**What to do:**
Exact transcription of the following records is needed, with every picture dropped.

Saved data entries
>>>>
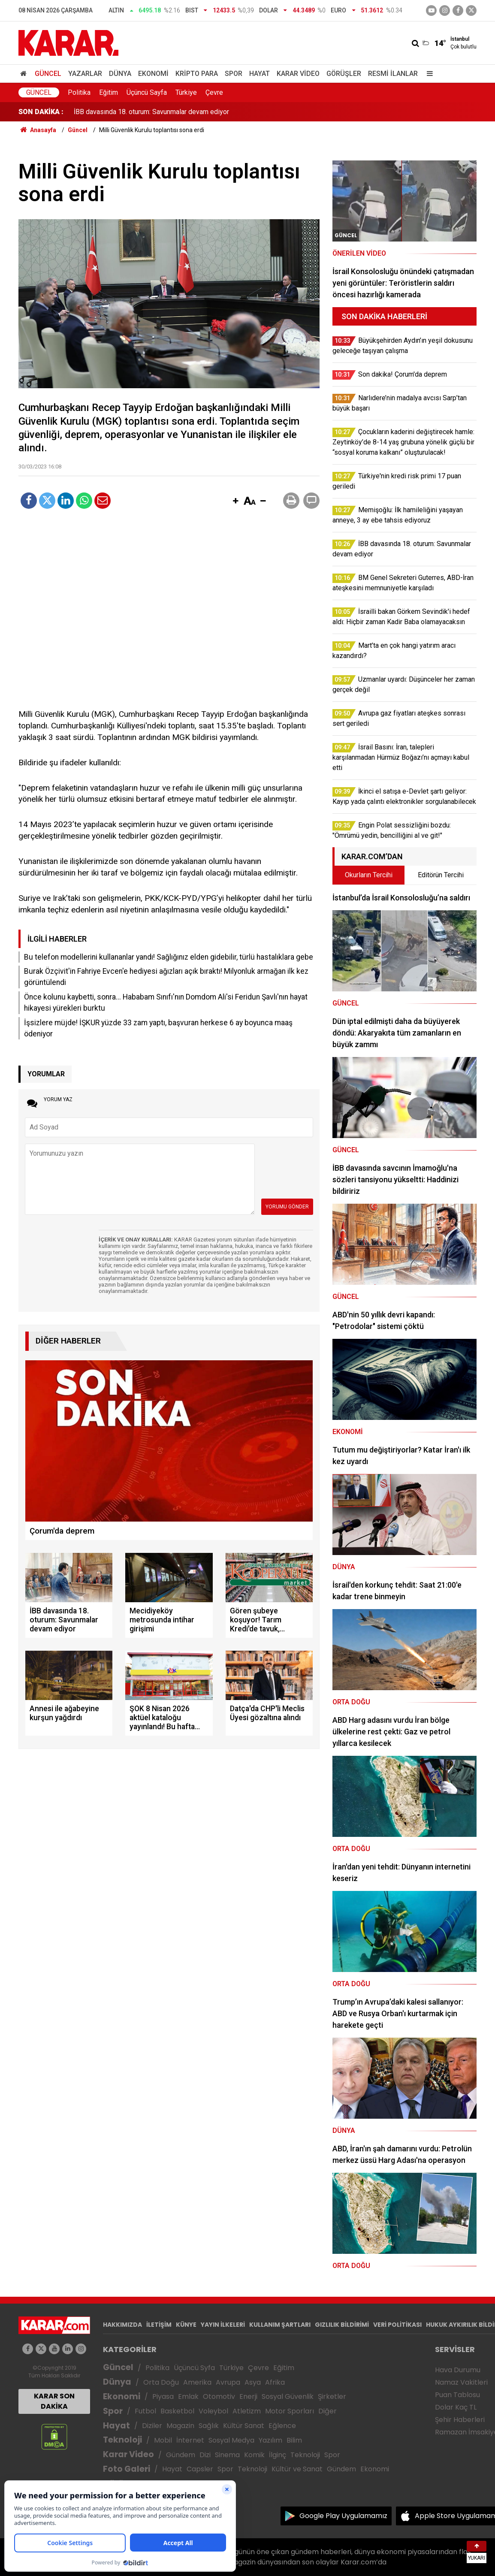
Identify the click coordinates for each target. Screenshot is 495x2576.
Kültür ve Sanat (297, 2469)
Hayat (259, 73)
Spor (233, 73)
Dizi (205, 2455)
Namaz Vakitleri (461, 2382)
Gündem (180, 2455)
<<<<
**Solution to the problem:**
Identify the click coordinates for each target. Screenshot is 495x2576.
Kültür ve Sanat (297, 2469)
Hayat (259, 73)
Spor (233, 73)
Dizi (205, 2455)
Namaz Vakitleri (461, 2382)
Gündem (180, 2455)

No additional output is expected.